JoAnn McAllister, PhD

I think I have been a social activist since the second grade when I socked another little girl who taunted me because I went to the first meeting without a uniform implying that my parents couldn’t afford one. It was probably true that week as I am sure they were living week to week on my father’s pay as a tool and die maker. But no one was going to put my family down. My sense of injustice arose very early and has shown up in more traditional ways since then as a volunteer stuffing envelopes for political campaigns, organizing a local environmental organization, writing one of the first citizen action handbooks for Earth Day, 1970; and participating in a variety of social movements, including Sanctuary, Peace, Food Security, and Domestic Violence.

It is this history, in fact, that sent me back to school in to do a master’s program in Culture and Spirituality and again to pursue a PhD in Human Science. I needed to know how people and social structures actually changed and found that few organizations had such a theory. I think I have a clearer understanding of how change happens now and how I can play an effective role as an individual in change organizations. For the last 10 years, I have been teaching graduate students, mostly mid-career people working for non-profits, community organizations, social service agencies, and NGO, how to apply a humanistic social science perspective to their research and to the development of programs and projects that can create real change where they live and work. They have shown me that learning to understand what shapes our beliefs and behaviors, one’s own and those of others, is essential to the collective work of creating a better world. While this may sound academic, it is not. Understanding why we believe what we do and why it is so hard to change beliefs and behaviors is everyday human science and something we can all do.

Jim Smith, MA

Coming of age at the time of the Civil Rights Movement and the Vietnam War, I have been involved in social movements for change in some form for most of my adult life. This involvement took me across many areas of the United States and parts of Europe in exploring the possibilities for social change. Learning that most people on the planet have essentially the same desires and needs led me to understand that, at the end of the day, we are all more alike than different. As such, working to bring about unity in our common desire for freedom and justice has always seemed to be the correct path that we should all be taking, rather than that of exclusion.

After taking time off to raise a family and finish a career in business, I returned to graduate school at the age of 67 to get my Master’s Degree in Human Science and I am now working on my dissertation for a PhD in Transformative Studies. Along with a few friends I was one of the founders of Montana Project Healing Waters, part of a national organization which takes disabled veterans on fly fishing trips as a part of their continuum of care.
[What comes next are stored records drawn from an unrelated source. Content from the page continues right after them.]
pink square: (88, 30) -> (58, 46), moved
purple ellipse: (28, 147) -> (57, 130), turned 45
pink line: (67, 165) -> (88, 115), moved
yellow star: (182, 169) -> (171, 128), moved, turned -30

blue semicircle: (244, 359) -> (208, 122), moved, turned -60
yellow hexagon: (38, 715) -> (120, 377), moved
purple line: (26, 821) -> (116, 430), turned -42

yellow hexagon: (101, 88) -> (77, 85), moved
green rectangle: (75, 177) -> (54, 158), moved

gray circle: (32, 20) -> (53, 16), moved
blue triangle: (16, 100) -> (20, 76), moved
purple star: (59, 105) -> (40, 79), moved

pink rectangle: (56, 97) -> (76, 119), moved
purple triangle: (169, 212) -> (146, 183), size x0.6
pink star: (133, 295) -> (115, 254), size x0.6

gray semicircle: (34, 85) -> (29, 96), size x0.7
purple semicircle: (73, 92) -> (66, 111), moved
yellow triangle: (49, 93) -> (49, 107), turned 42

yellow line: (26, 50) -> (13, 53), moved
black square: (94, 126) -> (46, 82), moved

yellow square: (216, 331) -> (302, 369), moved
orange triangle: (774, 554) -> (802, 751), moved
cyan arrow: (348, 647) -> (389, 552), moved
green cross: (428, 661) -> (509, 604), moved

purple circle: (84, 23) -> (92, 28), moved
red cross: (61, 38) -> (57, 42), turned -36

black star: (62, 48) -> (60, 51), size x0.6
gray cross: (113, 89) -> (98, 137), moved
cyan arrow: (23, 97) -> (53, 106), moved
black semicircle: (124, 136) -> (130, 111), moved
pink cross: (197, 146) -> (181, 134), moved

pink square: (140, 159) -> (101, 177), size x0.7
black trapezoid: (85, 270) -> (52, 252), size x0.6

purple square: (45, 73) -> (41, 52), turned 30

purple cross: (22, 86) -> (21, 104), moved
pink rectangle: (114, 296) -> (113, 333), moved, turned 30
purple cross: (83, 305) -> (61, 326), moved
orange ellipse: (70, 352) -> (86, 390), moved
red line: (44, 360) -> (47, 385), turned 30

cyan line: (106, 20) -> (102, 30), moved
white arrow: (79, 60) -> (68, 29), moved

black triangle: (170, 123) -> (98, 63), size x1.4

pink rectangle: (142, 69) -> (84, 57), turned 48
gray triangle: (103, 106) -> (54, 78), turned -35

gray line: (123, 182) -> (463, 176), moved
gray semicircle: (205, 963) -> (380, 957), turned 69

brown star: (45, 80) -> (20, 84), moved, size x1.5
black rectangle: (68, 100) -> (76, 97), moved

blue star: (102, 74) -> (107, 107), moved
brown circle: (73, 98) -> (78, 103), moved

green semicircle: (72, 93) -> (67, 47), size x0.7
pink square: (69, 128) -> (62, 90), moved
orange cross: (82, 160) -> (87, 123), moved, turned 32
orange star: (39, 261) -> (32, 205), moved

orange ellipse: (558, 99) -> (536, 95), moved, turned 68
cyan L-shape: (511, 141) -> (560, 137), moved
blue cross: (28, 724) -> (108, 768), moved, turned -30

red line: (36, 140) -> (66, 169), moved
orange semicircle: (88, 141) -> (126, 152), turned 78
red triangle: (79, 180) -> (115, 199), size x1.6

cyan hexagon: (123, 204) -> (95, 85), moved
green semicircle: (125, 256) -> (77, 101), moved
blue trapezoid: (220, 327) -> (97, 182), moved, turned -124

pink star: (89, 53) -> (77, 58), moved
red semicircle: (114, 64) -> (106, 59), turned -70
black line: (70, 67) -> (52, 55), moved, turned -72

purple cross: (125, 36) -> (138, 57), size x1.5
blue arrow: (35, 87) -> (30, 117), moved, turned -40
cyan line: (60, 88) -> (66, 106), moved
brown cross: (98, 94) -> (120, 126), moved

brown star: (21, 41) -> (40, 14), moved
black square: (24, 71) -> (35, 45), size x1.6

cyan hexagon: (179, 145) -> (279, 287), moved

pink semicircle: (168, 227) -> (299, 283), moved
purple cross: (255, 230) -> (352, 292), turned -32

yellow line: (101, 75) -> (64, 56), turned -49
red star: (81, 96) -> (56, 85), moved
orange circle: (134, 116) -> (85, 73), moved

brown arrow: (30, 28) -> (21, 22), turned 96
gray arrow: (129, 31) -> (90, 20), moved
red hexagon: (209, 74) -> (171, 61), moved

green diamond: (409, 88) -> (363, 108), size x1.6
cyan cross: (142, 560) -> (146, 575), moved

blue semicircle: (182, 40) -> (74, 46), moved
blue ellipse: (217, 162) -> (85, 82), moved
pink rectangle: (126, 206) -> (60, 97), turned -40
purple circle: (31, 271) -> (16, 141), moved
This work led me to see the crucial role of experiences in nature as healing for persons with post-traumatic stress (PTSD) and other disabilities. My MA thesis was The Role of Nature in Healing Victims of Trauma. This, in turn, awakened my awareness of the interconnection between social and environmental justice and the relationship between the destruction of the natural world and the divisive exploitation of people through globalized capitalism. So, I am back again to work in social movements to facilitate change through helping others to become engaged citizens.